EXERCISE OBJECTIVE:
From the entries below, please output exactly the lines starting at the one containing "Walter Knoll" and ending at the one containing "Baden-Württemberg", both included.

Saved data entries

• • • •

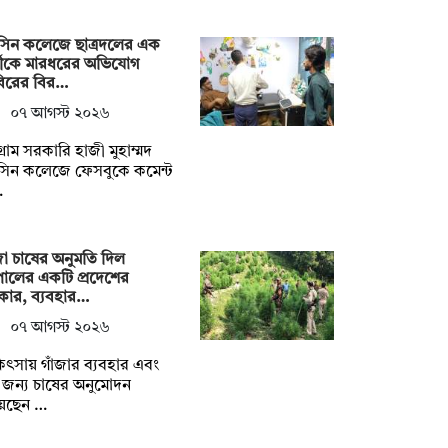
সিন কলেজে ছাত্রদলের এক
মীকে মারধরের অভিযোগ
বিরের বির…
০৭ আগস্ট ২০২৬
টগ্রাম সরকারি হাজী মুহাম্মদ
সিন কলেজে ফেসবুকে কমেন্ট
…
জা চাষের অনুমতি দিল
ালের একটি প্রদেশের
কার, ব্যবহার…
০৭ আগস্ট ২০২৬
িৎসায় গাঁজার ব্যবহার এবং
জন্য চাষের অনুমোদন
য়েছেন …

• • • •

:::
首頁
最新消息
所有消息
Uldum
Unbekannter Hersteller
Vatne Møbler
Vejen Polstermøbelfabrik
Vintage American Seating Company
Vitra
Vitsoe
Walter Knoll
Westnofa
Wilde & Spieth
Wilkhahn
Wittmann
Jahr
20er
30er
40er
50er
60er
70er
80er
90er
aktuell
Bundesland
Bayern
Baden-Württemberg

• • • •

SOLUTION:
Walter Knoll
Westnofa
Wilde & Spieth
Wilkhahn
Wittmann
Jahr
20er
30er
40er
50er
60er
70er
80er
90er
aktuell
Bundesland
Bayern
Baden-Württemberg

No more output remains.